There are a variety of applications where it is desirable to use a positioning system to determine the two-dimensional (2D) or three-dimensional (3D) position of a target object, such as manufacturing, assembly, construction, etc. A positioning system may use an array of sensors that measure or determine a distance to the target object. The positioning system then calculates the position (e.g., x,y or x,y,z) of the target object in a coordinate system based on the positions of the sensors, and the distance from the sensors to the target object.

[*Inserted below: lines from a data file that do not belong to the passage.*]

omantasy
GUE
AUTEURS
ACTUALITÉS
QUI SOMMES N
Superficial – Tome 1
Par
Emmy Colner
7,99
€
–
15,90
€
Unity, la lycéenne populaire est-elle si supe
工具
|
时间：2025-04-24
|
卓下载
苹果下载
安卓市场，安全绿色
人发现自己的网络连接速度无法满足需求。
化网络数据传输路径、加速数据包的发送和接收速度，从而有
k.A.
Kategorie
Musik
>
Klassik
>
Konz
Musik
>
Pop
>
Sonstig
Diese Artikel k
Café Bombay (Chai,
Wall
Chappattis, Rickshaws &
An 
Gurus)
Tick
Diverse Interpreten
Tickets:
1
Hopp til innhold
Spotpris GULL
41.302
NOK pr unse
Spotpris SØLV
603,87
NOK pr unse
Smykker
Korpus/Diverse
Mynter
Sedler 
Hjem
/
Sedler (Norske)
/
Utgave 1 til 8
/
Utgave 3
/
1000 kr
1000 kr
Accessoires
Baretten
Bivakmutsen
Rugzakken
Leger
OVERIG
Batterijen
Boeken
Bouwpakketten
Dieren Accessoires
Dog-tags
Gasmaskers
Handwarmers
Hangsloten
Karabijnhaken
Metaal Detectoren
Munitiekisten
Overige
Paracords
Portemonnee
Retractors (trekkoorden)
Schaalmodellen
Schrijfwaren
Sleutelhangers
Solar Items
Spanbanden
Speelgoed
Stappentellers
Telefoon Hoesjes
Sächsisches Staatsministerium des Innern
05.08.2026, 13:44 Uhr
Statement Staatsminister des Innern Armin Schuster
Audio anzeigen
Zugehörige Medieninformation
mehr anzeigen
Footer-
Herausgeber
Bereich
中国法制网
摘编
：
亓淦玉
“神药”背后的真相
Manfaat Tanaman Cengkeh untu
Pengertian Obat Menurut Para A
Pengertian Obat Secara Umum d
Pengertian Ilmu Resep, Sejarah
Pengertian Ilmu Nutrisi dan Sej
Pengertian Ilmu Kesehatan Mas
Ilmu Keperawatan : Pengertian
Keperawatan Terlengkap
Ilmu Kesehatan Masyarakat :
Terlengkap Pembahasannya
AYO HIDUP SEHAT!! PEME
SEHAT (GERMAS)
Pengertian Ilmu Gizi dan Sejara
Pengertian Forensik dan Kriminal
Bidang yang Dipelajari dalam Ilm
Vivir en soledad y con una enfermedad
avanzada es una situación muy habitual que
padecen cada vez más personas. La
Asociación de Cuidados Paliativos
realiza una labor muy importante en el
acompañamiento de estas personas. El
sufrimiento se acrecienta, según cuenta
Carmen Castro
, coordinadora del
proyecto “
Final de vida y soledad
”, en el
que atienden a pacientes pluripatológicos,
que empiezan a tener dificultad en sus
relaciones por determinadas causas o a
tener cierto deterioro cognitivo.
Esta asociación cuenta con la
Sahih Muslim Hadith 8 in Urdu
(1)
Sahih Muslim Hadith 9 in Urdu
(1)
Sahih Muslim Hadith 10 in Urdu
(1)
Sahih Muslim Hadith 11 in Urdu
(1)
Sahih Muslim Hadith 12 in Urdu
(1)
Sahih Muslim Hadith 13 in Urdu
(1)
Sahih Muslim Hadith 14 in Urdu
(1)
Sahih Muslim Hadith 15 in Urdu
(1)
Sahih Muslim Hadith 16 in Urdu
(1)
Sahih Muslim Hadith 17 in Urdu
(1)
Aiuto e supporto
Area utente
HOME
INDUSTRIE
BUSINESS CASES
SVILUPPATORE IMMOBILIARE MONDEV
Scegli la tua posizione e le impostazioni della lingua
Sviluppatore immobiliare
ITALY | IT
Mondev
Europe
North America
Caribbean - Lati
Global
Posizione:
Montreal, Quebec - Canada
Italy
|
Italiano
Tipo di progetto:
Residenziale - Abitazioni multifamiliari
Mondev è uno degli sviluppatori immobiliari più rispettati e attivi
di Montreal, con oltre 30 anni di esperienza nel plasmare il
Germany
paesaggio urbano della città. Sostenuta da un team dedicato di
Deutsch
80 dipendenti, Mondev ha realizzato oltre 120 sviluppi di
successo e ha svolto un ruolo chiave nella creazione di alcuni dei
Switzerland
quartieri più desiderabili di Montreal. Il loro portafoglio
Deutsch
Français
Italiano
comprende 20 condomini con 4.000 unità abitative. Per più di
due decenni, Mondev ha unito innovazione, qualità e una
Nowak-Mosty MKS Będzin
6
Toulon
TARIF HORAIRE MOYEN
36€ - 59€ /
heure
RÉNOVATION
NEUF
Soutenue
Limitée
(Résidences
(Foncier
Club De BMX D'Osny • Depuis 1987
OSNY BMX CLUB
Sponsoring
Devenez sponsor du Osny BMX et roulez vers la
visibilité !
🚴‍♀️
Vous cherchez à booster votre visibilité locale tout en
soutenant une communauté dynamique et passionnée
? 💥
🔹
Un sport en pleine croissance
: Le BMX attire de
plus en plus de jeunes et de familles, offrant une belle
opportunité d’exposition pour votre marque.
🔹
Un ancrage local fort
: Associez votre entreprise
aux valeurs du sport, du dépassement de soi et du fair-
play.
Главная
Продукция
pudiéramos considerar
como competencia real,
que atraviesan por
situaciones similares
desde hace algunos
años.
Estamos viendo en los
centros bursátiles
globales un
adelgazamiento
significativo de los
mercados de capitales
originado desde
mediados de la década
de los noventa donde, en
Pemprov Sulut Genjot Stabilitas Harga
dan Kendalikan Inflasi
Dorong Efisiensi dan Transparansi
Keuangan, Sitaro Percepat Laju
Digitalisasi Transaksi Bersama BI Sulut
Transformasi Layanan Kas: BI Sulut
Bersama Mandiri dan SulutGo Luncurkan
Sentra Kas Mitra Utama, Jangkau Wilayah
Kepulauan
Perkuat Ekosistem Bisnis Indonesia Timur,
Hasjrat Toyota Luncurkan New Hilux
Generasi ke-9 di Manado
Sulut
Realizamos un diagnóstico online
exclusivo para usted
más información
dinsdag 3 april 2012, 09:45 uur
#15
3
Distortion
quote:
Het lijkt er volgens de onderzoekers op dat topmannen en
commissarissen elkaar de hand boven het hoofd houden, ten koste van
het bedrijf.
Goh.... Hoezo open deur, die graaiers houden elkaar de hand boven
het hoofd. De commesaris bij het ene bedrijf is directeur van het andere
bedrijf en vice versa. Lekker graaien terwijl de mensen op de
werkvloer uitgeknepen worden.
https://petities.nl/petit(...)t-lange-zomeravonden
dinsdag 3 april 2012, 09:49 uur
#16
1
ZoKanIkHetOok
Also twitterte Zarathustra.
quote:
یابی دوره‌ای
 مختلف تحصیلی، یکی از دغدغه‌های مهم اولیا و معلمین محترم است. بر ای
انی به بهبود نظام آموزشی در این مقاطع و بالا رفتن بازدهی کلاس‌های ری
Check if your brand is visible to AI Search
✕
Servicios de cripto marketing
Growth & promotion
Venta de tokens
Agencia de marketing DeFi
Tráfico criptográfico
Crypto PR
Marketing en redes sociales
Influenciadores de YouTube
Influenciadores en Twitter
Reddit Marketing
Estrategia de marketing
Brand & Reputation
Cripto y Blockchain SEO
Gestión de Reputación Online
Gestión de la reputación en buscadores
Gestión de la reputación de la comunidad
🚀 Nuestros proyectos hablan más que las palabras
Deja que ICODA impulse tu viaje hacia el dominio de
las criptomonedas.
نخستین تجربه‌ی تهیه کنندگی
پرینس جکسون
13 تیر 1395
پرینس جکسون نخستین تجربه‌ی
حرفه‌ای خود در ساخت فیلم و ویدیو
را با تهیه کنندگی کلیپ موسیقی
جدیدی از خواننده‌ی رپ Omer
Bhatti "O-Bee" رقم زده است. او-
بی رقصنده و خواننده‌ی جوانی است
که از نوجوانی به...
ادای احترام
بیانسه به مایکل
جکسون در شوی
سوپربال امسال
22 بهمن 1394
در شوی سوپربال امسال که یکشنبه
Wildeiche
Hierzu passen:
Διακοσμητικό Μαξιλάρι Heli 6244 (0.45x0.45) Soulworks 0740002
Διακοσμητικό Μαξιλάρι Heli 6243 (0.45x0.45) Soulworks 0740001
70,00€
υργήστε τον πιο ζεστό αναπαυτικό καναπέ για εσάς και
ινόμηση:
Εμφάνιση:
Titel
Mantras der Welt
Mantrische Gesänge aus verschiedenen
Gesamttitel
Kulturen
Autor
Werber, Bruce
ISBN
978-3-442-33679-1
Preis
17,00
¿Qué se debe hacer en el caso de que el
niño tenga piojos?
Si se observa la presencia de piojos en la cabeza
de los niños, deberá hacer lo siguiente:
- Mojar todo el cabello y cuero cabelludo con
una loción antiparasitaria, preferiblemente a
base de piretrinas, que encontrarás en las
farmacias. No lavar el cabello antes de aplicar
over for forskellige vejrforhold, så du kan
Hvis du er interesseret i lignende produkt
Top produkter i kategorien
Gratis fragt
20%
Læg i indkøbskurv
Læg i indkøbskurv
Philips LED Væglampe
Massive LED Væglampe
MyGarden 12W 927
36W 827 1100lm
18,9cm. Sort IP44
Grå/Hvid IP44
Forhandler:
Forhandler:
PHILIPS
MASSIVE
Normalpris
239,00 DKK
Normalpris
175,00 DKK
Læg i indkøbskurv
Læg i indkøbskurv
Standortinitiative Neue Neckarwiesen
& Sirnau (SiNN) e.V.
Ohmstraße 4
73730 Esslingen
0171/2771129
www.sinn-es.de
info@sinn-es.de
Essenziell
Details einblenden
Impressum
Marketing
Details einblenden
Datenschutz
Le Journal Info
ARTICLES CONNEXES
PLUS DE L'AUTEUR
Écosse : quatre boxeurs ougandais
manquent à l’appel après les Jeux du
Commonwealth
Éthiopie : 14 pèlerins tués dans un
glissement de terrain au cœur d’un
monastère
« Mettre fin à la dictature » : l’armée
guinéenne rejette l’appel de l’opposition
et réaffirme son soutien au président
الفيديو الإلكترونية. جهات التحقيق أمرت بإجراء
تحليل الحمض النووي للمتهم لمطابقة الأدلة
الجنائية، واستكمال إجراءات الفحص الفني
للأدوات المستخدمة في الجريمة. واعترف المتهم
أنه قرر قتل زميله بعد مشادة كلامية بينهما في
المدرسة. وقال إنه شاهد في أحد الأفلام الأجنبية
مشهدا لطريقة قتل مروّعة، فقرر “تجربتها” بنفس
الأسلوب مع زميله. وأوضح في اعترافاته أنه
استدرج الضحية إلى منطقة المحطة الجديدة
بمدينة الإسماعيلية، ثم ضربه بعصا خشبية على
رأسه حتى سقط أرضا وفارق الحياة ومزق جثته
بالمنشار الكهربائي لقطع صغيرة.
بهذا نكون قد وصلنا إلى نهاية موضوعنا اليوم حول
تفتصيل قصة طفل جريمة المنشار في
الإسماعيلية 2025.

Before a positioning system is used for measurements, the system is typically calibrated to determine the position (e.g., x,y,z) of the sensors in the array. Before calibration, the positions of the sensors are estimated using a tape measure, a laser measuring device, etc. After the sensor positions are estimated, an operator attempts to calibrate the sensor positions with hardware in the loop. This normally entails precisely surveying one or more target objects in the field of the sensor array. Each sensor then measures a distance to the target objects as a comparison to see how close the measurements are to the true surveyed distances. Adjustments may then be made to the estimated positions of the sensors using least squares, simplex, optimization algorithms, regression models, etc., to determine calibrated sensor positions. After calibration, the positioning system uses the calibrated sensor positions to determine the position of a target object in a coordinate system. If the calibrated sensor positions are not accurately determined during calibration, the measurements of the positioning system will likewise not be accurate.
Even though the calibrated sensor positions may be mathematically correct, it is difficult to determine if the calibrated sensor positions are actually correct so that a true position of the target object is provided. It would be desirable to verify that the calibrated sensor positions being used in the calculations are accurate.